Data for analysis
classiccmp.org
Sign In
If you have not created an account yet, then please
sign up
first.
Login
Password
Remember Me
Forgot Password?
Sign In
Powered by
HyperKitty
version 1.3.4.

* * *

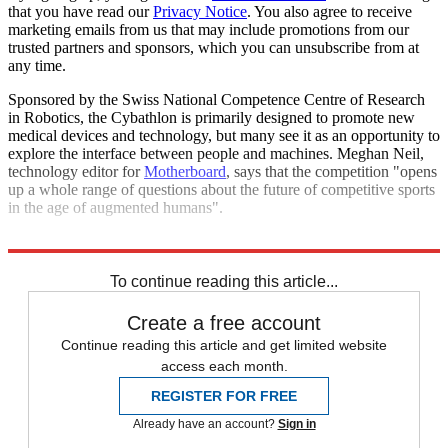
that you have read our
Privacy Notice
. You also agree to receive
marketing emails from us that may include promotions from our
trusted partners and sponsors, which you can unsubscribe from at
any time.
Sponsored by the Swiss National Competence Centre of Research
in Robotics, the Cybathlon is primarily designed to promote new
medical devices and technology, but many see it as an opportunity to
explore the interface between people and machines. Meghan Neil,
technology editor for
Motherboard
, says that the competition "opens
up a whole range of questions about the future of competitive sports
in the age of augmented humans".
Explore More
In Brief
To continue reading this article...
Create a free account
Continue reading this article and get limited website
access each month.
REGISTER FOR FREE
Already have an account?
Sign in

--

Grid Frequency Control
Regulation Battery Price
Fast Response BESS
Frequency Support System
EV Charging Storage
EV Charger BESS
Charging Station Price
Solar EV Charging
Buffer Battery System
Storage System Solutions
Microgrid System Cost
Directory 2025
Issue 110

Problem to work on
Which of the lines in the material above contain "Battery"? Copy each one out.

Solved exercise
Regulation Battery Price
Buffer Battery System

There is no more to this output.